Page images and extracted text:
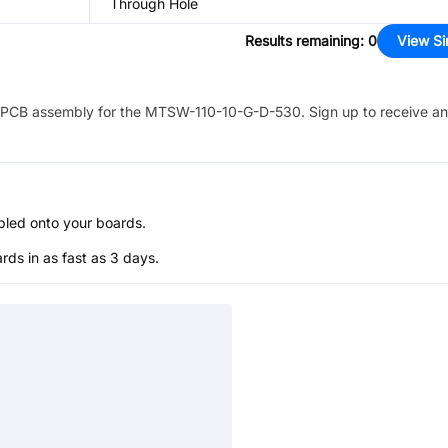
Through Hole
Results remaining
:
0
View Si
PCB assembly for the
MTSW-110-10-G-D-530
. Sign up to receive a
bled onto your boards.
s in as fast as 3 days.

YOUR ASSIGNMENT: Give every entry again verbatim, with no pictures.

COMPLETED EXERCISE:
Through Hole
Results remaining
:
0
View Si
PCB assembly for the
MTSW-110-10-G-D-530
. Sign up to receive a
bled onto your boards.
s in as fast as 3 days.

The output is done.